Without the pictures, give the entries below again exactly as written.

########

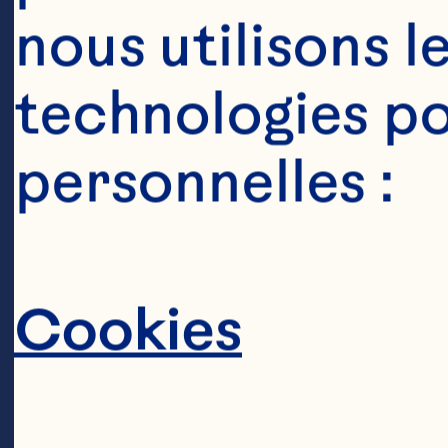
nous utilisons l
Pâte feuilletée
125g de camem
technologies po
100g de sauce
personnelles :
Whole

1 brin de thym, 
Cookies
1 gros œuf, bat
Graines de pav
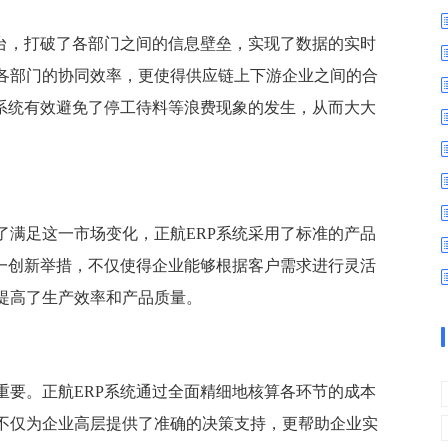
数字车间
数据可视化
易
进销存管理
替代料管理
平台，打破了各部门之间的信息壁垒，实现了数据的实时
各部门的协同效率，更使得供应链上下游企业之间的合
查看更多>
查看更多>
P系统有效避免了停工待料等浪费现象的发生，从而大大
了满足这一市场变化，正航ERP系统采用了标准的产品
这一创新举措，不仅使得企业能够根据客户需求进行灵活
提高了生产效率和产品质量。
重要。正航ERP系统通过全面精细地核算各环节的成本
不仅为企业高层提供了准确的决策支持，更帮助企业实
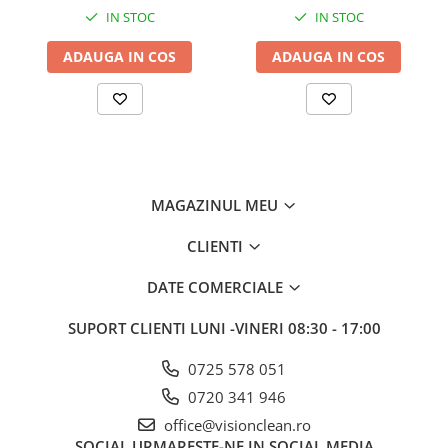
Sisteme, ustensile spalat
IN STOC
IN STOC
geamurile
ADAUGA IN COS
ADAUGA IN COS
Produse hoteliere
Accesorii hoteliere
Carucioare camerista hotel
Cosmetice hoteliere
Gama de cosmetice hoteliere Black
Tie
MAGAZINUL MEU
Gama de cosmetice hoteliere
Botanika
CLIENTI
Gama de cosmetice hoteliere Dove
DATE COMERCIALE
Gama de cosmetice hoteliere
Holiday Care
SUPORT CLIENTI
LUNI -VINERI 08:30 - 17:00
Gama de cosmetice hoteliere I Am
You
0725 578 051
Gama de cosmetice hoteliere Lux
0720 341 946
Gama de cosmetice hoteliere
office@visionclean.ro
Omnia
SOCIAL
URMARESTE-NE IN SOCIAL MEDIA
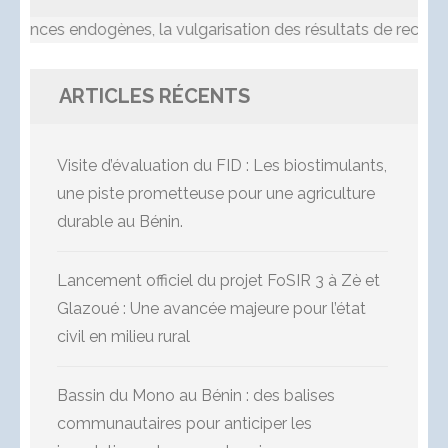
nces endogènes, la vulgarisation des résultats de recherche,
ARTICLES RÉCENTS
Visite d’évaluation du FID : Les biostimulants,
une piste prometteuse pour une agriculture
durable au Bénin.
Lancement officiel du projet FoSIR 3 à Zè et
Glazoué : Une avancée majeure pour l’état
civil en milieu rural
Bassin du Mono au Bénin : des balises
communautaires pour anticiper les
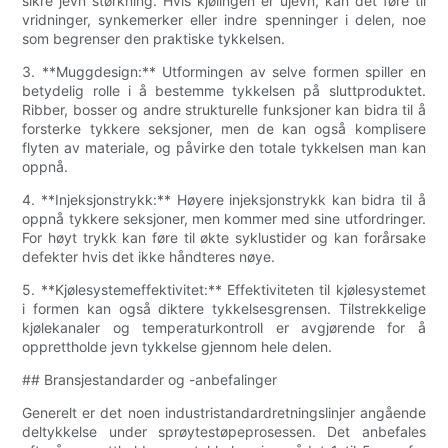
sikre jevn størkning. Hvis kjølingen er ujevn, kan det føre til
vridninger, synkemerker eller indre spenninger i delen, noe
som begrenser den praktiske tykkelsen.
3. **Muggdesign:** Utformingen av selve formen spiller en
betydelig rolle i å bestemme tykkelsen på sluttproduktet.
Ribber, bosser og andre strukturelle funksjoner kan bidra til å
forsterke tykkere seksjoner, men de kan også komplisere
flyten av materiale, og påvirke den totale tykkelsen man kan
oppnå.
4. **Injeksjonstrykk:** Høyere injeksjonstrykk kan bidra til å
oppnå tykkere seksjoner, men kommer med sine utfordringer.
For høyt trykk kan føre til økte syklustider og kan forårsake
defekter hvis det ikke håndteres nøye.
5. **Kjølesystemeffektivitet:** Effektiviteten til kjølesystemet
i formen kan også diktere tykkelsesgrensen. Tilstrekkelige
kjølekanaler og temperaturkontroll er avgjørende for å
opprettholde jevn tykkelse gjennom hele delen.
## Bransjestandarder og -anbefalinger
Generelt er det noen industristandardretningslinjer angående
deltykkelse under sprøytestøpeprosessen. Det anbefales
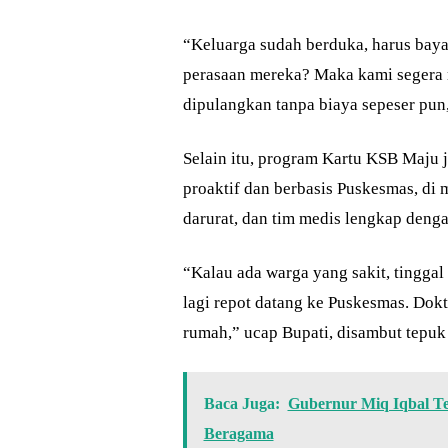
“Keluarga sudah berduka, harus bay
perasaan mereka? Maka kami segera 
dipulangkan tanpa biaya sepeser pun,
Selain itu, program Kartu KSB Maju
proaktif dan berbasis Puskesmas, d
darurat, dan tim medis lengkap deng
“Kalau ada warga yang sakit, tinggal
lagi repot datang ke Puskesmas. Dok
rumah,” ucap Bupati, disambut tepuk
Baca Juga:
Gubernur Miq Iqbal 
Beragama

########

**Reply to the task**
nous utilisons l
Pâte feuilletée
125g de camem
technologies po
100g de sauce
personnelles :
Whole

1 brin de thym, 
Cookies
1 gros œuf, bat
Graines de pav
数字车间
数据可视化
易
进销存管理
替代料管理
平台，打破了各部门之间的信息壁垒，实现了数据的实时
各部门的协同效率，更使得供应链上下游企业之间的合
查看更多>
查看更多>
P系统有效避免了停工待料等浪费现象的发生，从而大大
了满足这一市场变化，正航ERP系统采用了标准的产品
这一创新举措，不仅使得企业能够根据客户需求进行灵活
提高了生产效率和产品质量。
重要。正航ERP系统通过全面精细地核算各环节的成本
不仅为企业高层提供了准确的决策支持，更帮助企业实
Sisteme, ustensile spalat
IN STOC
IN STOC
geamurile
ADAUGA IN COS
ADAUGA IN COS
Produse hoteliere
Accesorii hoteliere
Carucioare camerista hotel
Cosmetice hoteliere
Gama de cosmetice hoteliere Black
Tie
MAGAZINUL MEU
Gama de cosmetice hoteliere
Botanika
CLIENTI
Gama de cosmetice hoteliere Dove
DATE COMERCIALE
Gama de cosmetice hoteliere
Holiday Care
SUPORT CLIENTI
LUNI -VINERI 08:30 - 17:00
Gama de cosmetice hoteliere I Am
You
0725 578 051
Gama de cosmetice hoteliere Lux
0720 341 946
Gama de cosmetice hoteliere
office@visionclean.ro
Omnia
SOCIAL
URMARESTE-NE IN SOCIAL MEDIA
nces endogènes, la vulgarisation des résultats de recherche,
ARTICLES RÉCENTS
Visite d’évaluation du FID : Les biostimulants,
une piste prometteuse pour une agriculture
durable au Bénin.
Lancement officiel du projet FoSIR 3 à Zè et
Glazoué : Une avancée majeure pour l’état
civil en milieu rural
Bassin du Mono au Bénin : des balises
communautaires pour anticiper les
sikre jevn størkning. Hvis kjølingen er ujevn, kan det føre til
vridninger, synkemerker eller indre spenninger i delen, noe
som begrenser den praktiske tykkelsen.
3. **Muggdesign:** Utformingen av selve formen spiller en
betydelig rolle i å bestemme tykkelsen på sluttproduktet.
Ribber, bosser og andre strukturelle funksjoner kan bidra til å
forsterke tykkere seksjoner, men de kan også komplisere
flyten av materiale, og påvirke den totale tykkelsen man kan
oppnå.
4. **Injeksjonstrykk:** Høyere injeksjonstrykk kan bidra til å
oppnå tykkere seksjoner, men kommer med sine utfordringer.
For høyt trykk kan føre til økte syklustider og kan forårsake
defekter hvis det ikke håndteres nøye.
5. **Kjølesystemeffektivitet:** Effektiviteten til kjølesystemet
i formen kan også diktere tykkelsesgrensen. Tilstrekkelige
kjølekanaler og temperaturkontroll er avgjørende for å
opprettholde jevn tykkelse gjennom hele delen.
## Bransjestandarder og -anbefalinger
Generelt er det noen industristandardretningslinjer angående
deltykkelse under sprøytestøpeprosessen. Det anbefales
“Keluarga sudah berduka, harus bay
perasaan mereka? Maka kami segera 
dipulangkan tanpa biaya sepeser pun,
Selain itu, program Kartu KSB Maju
proaktif dan berbasis Puskesmas, d
darurat, dan tim medis lengkap deng
“Kalau ada warga yang sakit, tinggal
lagi repot datang ke Puskesmas. Dok
rumah,” ucap Bupati, disambut tepuk
Baca Juga:
Gubernur Miq Iqbal 
Beragama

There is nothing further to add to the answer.